Kilted Scotsman completes 8,000-kilometre fundraising walk across Canada
Michael Yellowlees of Scotland and his husky Luna walk the road to Cape Spear in Newfoundland and Labrador on Sunday, December 5, 2021 as Yellowlees completes his cross Canada journey today at the most easterly point in North America. THE CANADIAN PRESS/Paul Daly
Michael MacDonald, The Canadian Press
Published Sunday, December 5, 2021 2:44PM EST
Last Updated Sunday, December 5, 2021 10:32PM EST
ST. JOHN'S, N.L. - A kilt-wearing Scotsman and his dog completed an 8,000-kilometre fundraising walk across Canada on Sunday by striding into an icy breeze atop Cape Spear on the eastern edge of Newfoundland.
Michael Yellowlees and his Alaskan husky, Luna, started their journey in Tofino, B.C., nine months ago.
“I'm feeling pretty pumped, but I can't believe that it's done,” he said as he neared the finish line along the coast, where it was a brisk -2 C. “It will take a couple of days to sink in.”
Yellowlees, who is from Dunkeld and Birnam in Scotland, undertook the epic trek to raise money for a conservation group that wants to plant trees in the Scottish Highlands in a bid to revitalize the Caledonian Forest.
The 32-year-old Highlander - who raised more than $60,000 for the Trees for Life charity - wore a kilt every day of the trip, including through snowstorms in the Rockies and the cold rain in Newfoundland.
“Once you're moving and as long as your core is warm with enough layers, you stay warm enough,” he said in an earlier interview. “We've stuck with it. It's been the kilt the whole way.”
Asked why he chose to walk across Canada, he said he wanted to draw attention to this country's vast forests, which stand in stark contrast to the largely treeless Highlands.
“It's quite a barren, sad-looking landscape,” he said during a break on Saturday afternoon. “It shouldn't look like that at all. It used to be forested from coast to coast.”
The pine forests were cleared long ago for shipbuilding and to fuel the growth of the British Empire, he said. As well, thousands of Highland Scots emigrated to Canada during the Highland Clearances from 1780 to 1860, when farmers were evicted to make way for sheep.

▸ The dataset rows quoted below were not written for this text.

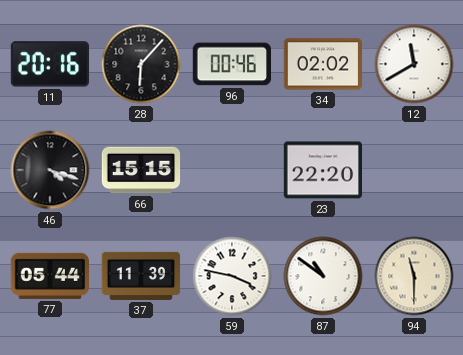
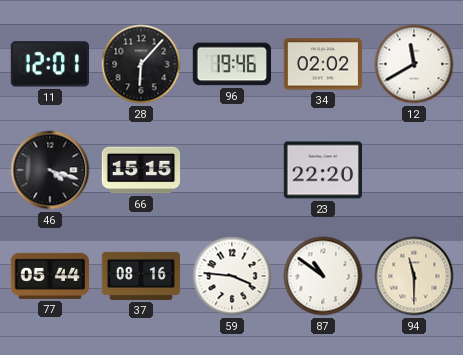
11: 20:16 -> 12:01
96: 00:46 -> 19:46
37: 11:39 -> 08:16
59: 3:47 -> 3:46
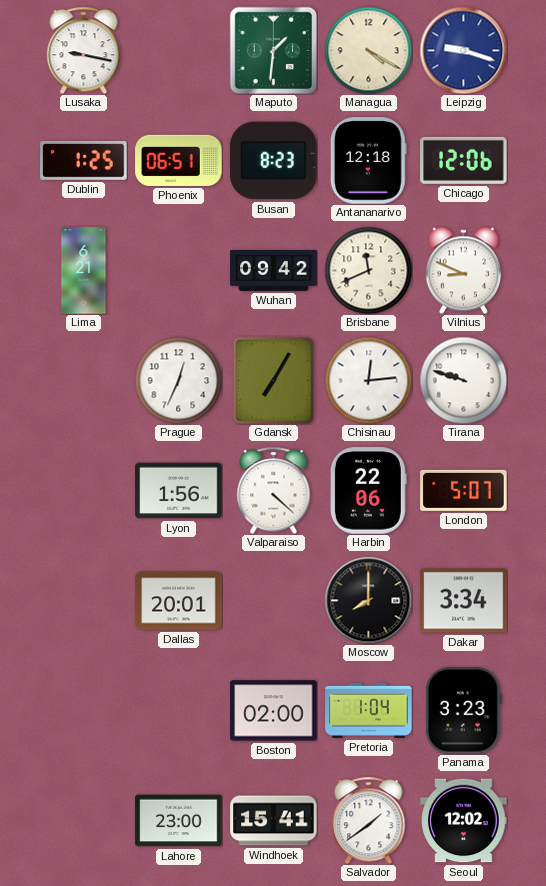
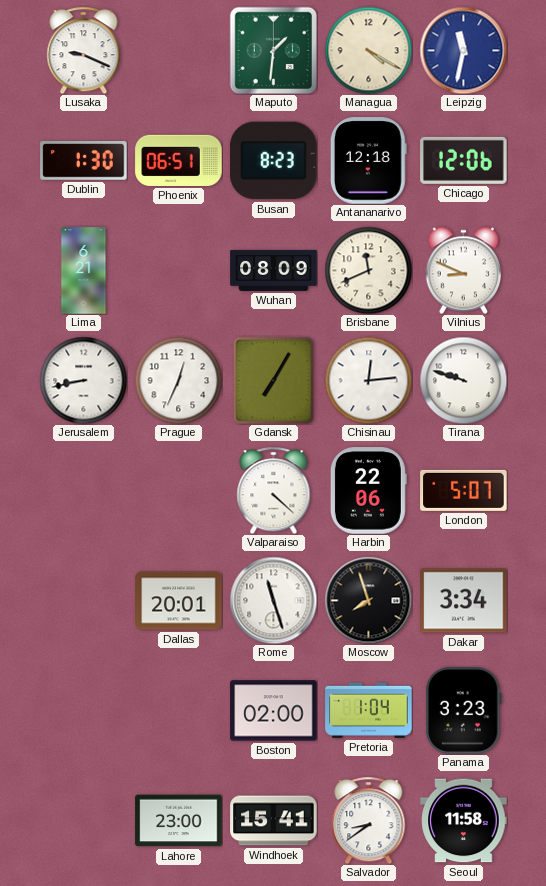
Lusaka: 9:17 -> 9:19
Leipzig: 9:18 -> 11:32
Dublin: 1:25 -> 1:30
Wuhan: 09:42 -> 08:09
Jerusalem: none -> 8:43
Lyon: 1:56 -> none
Rome: none -> 11:27
Moscow: 8:00 -> 7:57
Salvador: 1:39 -> 8:39
Seoul: 12:02 -> 11:58
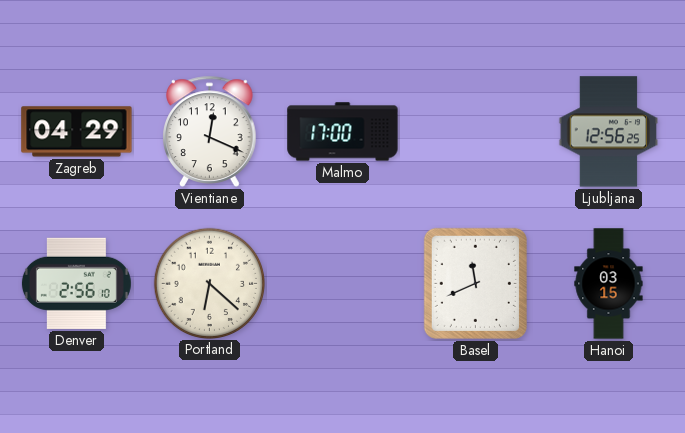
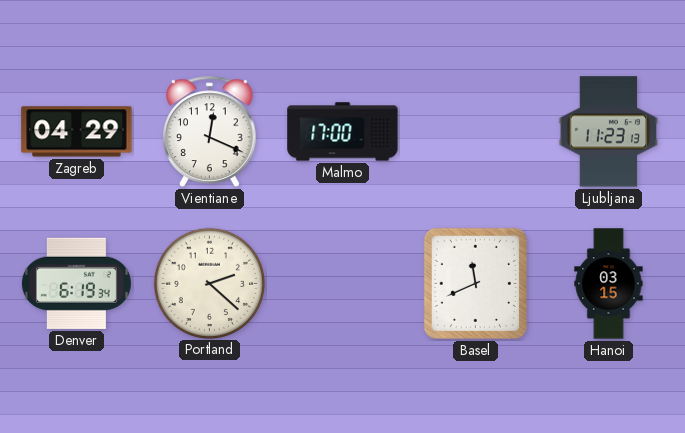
Ljubljana: 12:56 -> 11:23
Denver: 2:56 -> 6:19
Portland: 6:22 -> 2:22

Some of the descendants of those immigrants still reside in Cape Breton, where Yellowlees was quick to notice the many Gaelic place names.

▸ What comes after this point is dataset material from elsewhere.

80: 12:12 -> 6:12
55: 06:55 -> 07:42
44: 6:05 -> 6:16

“The further east I got, the more at home I was feeling,” he said. “People were stopping their cars and I would get in, and they would speak Gaelic to me . . . . There's a shared heritage.”
As for his companion Luna, Yellowlees said the former sled dog took the trip in stride.
“They're bred for distance. The mileage we covered every day is minimal for a dog like Luna. She's been amazing.”
Having worn out four pairs of boots, Yellowlees said he was physically exhausted. He was planning on spending the next two weeks relaxing in St. John's.
Looking back, Yellowlees said he will always remember the kindness shown by so many strangers.
“People have been absolutely amazing across Canada by coming out and showing their support and bringing food to the roadside,” he said. “The hospitality and friendship I've been shown has been breathtaking.”